The other way to go is to constrain the partner. Again, if we just give a constraint like “go 50%” this is imprecise and can give false signals. Instead, we can constrain what the partner can do. In the arm bar example, maybe you can tell them that they can’t lock their hands. This makes resisting much harder for the partner.
Interestingly, I think this works a little differently if the trainee is having too easy a time. Obviously, we can make the task harder for the trainee by starting him in a more difficult position (for the armbar, maybe he is not in mount yet). We could also constrain away options that the trainee likes to use, but increasing the resistance on the part of the partner is going to take a different form. It might require watching what is occurring and then helping the partner understand why the trainee is succeeding so that the partner can come up with another strategy to produce more resistance.
A Unified Model
As the trainee’s understanding of how to control and utilize the degrees of freedom in their environment gets better, they can handle more and more resistance. Thus, trainees start in the lower left side of the ellipsoid and, as they grow in skill, they move toward the upper right side. Ultimately, this allows CLA to extend all the way up to open sparring. Open sparring is not normally considered CLA because you are not adding specific constraints designed to focus the attention of the trainee to afford learning. But under this framework, open sparring is just a high degrees of freedom and high resistance task that is appropriate for more skilled people. It is always constrained by the specific rule set and you can add other constraints to focus on particular things. For example, a no guard pulling constraint will force the trainee to focus on his takedown game. You can easily imagine constraining open sparring to the point where the difference between CLA and sparring becomes quite blurry. Taking this approach provides a single framework where all practice activities are classified by the degrees of freedom allowed and the resistance encountered.
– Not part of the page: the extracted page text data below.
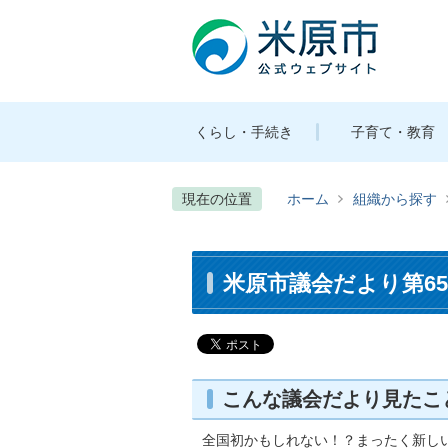
くらし・手続き
子育て・教育
現在の位置
ホーム
組織から探す
米原市議会だより第65号
こんな議会だより見たこ
全国初かもしれない！？まったく新し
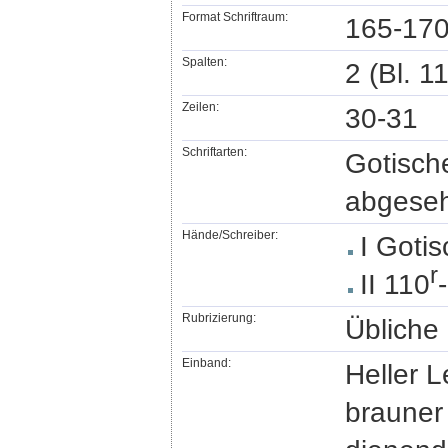
Format Schriftraum:
165-170
Spalten:
2 (Bl. 1
Zeilen:
30-31
Schriftarten:
Gotisch
abgeseh
Hände/Schreiber:
I Gotis
r
II 110
Rubrizierung:
Übliche
Einband:
Heller 
brauner 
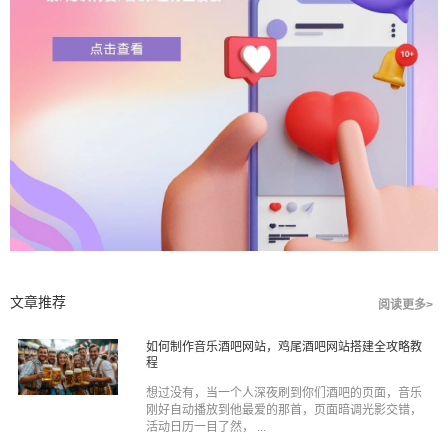
文章推荐
阅读更多>
如何制作音乐酒吧网站，鸡尾酒吧网站搭建全攻略教
程
想过没有，当一个人深夜刷到你们酒吧的页面，音乐
刚好自动播放到他最爱的那首，页面暗调光影交错，
活动日历一目了然， ...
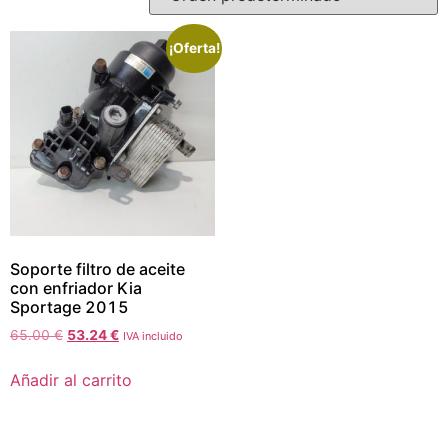
¡Oferta!
Soporte filtro de aceite
con enfriador Kia
Sportage 2015
65.00
€
53.24
€
IVA incluido
Añadir al carrito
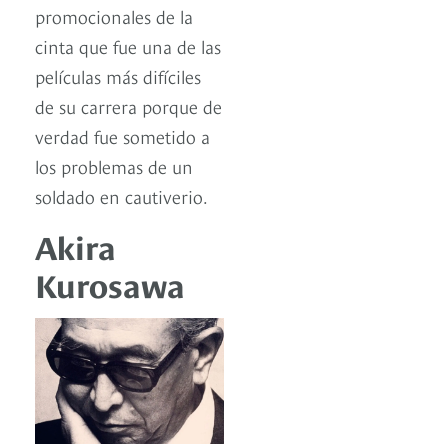
promocionales de la
cinta que fue una de las
películas más difíciles
de su carrera porque de
verdad fue sometido a
los problemas de un
soldado en cautiverio.
Akira
Kurosawa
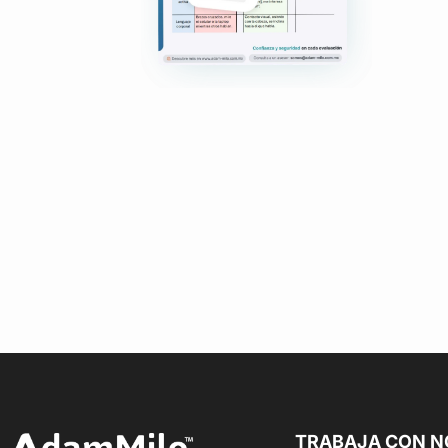
TRABAJA CON 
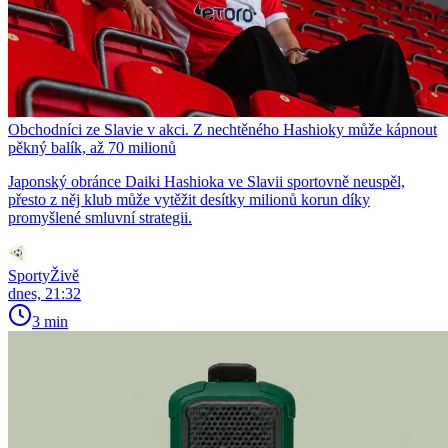
Obchodníci ze Slavie v akci. Z nechtěného Hashioky může kápnout
pěkný balík, až 70 milionů
Japonský obránce Daiki Hashioka ve Slavii sportovně neuspěl,
přesto z něj klub může vytěžit desítky milionů korun díky
promyšlené smluvní strategii.
SportyŽivě
dnes, 21:32
3 min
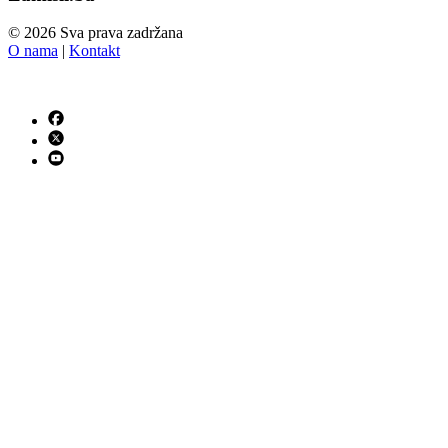
© 2026 Sva prava zadržana
O nama
|
Kontakt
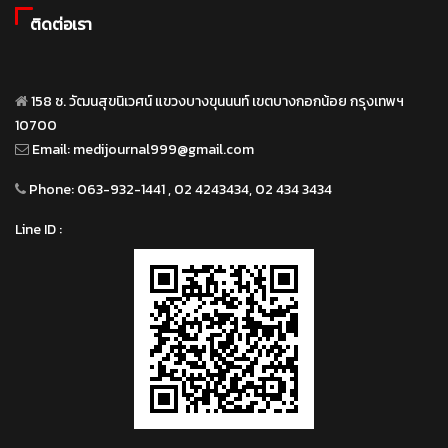
ติดต่อเรา
158 ซ. วัฒนสุขนิเวศน์ แขวงบางขุนนนท์ เขตบางกอกน้อย กรุงเทพฯ
10700
Email:
medijournal999@gmail.com
Phone:
063-932-1441 , 02 4243434, 02 434 3434
Line ID :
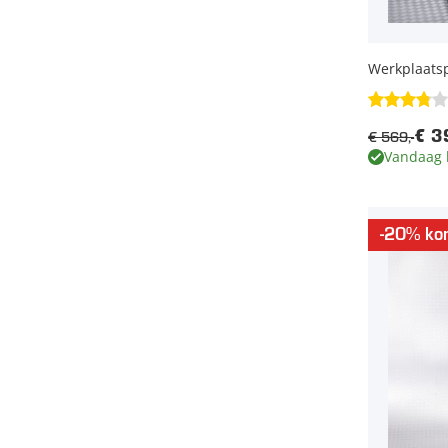
Werkplaats
€ 569,-
€ 3
Vandaag 
-20% kor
And yes, this model goes all the way down to dead drilling. I don’t think dead drilling is very useful because I do not think it can help the trainee learn to detect specifying information or organize to use that information. That being said, if a coach or trainee really wants to do some dead drilling, its their practice time and they can do what they want with it. Maybe dead drilling is useful to get some basic idea about how to move in a particular way. But the lack of resistance means that we are not creating real affordances and the lack of options means that we are not requiring much self-organization. This is why almost no one goes from the traditional technique practice in class to hitting the technique in live rolling. So if coaches insist on dead drilling, this model suggests that it is used only at the very beginning with very low skill athletes. It is also interesting to note that there are coaches who have shown that athletes can compete at high levels in combat sports without ever being trained using dead drilling (look up Greg Souders and Scott Sievewright if you are interested). I am unaware of any coaches who have demonstrated that an athlete can compete without using practice activities that are lively (e.g. sparring). Finally, as I pointed out before, dead drilling only allows one person to practice. All the other activities I discussed allow both sides to practice.
Anyway, I hope you find this useful. Please let me know what you think.